§ **EXERCISE INSTRUCTIONS**: No pictures, no extra lines: copy exactly from the line with "Travelodge Portsmouth Fratton" through the end of the entries.

§ **INPUT RECORDS**:
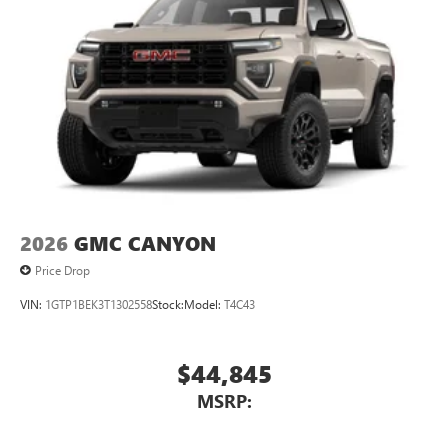
2026
GMC CANYON
Price Drop
VIN:
1GTP1BEK3T1302558
Stock:
Model:
T4C43
$44,845
MSRP:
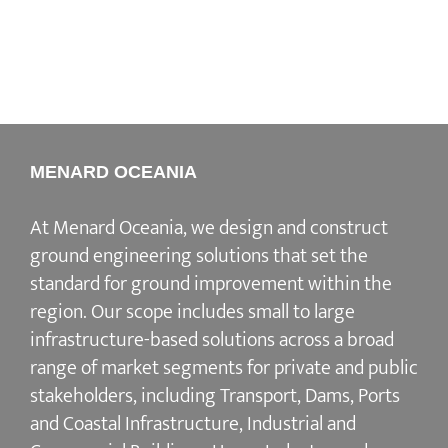
MENARD OCEANIA
At Menard Oceania, we design and construct
ground engineering solutions that set the
standard for ground improvement within the
region. Our scope includes small to large
infrastructure-based solutions across a broad
range of market segments for private and public
stakeholders, including Transport, Dams, Ports
and Coastal Infrastructure, Industrial and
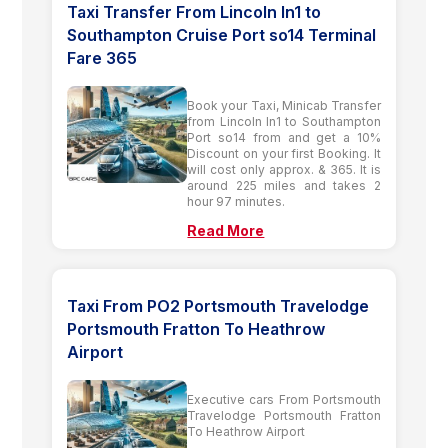
Taxi Transfer From Lincoln ln1 to
Southampton Cruise Port so14 Terminal
Fare 365
Book your Taxi, Minicab Transfer
from Lincoln ln1 to Southampton
Port so14 from and get a 10%
Discount on your first Booking. It
will cost only approx. & 365. It is
around 225 miles and takes 2
hour 97 minutes.
Read More
Taxi From PO2 Portsmouth Travelodge
Portsmouth Fratton To Heathrow
Airport
Executive cars From Portsmouth
Travelodge Portsmouth Fratton
To Heathrow Airport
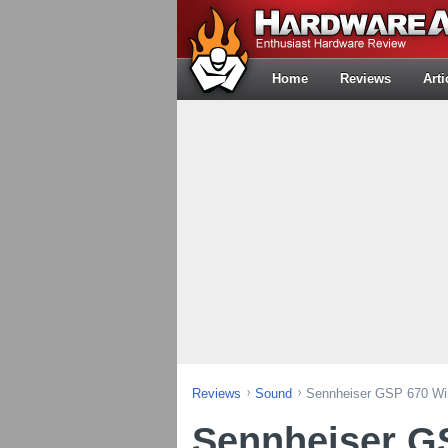
Home
Reviews
Arti
Reviews
Sound
Sennheiser GSP 670 Wi
Sennheiser G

§ **SOLVED PROBLEM**:
Travelodge Portsmouth Fratton
To Heathrow Airport
Home
Reviews
Arti
Reviews
Sound
Sennheiser GSP 670 Wi
Sennheiser G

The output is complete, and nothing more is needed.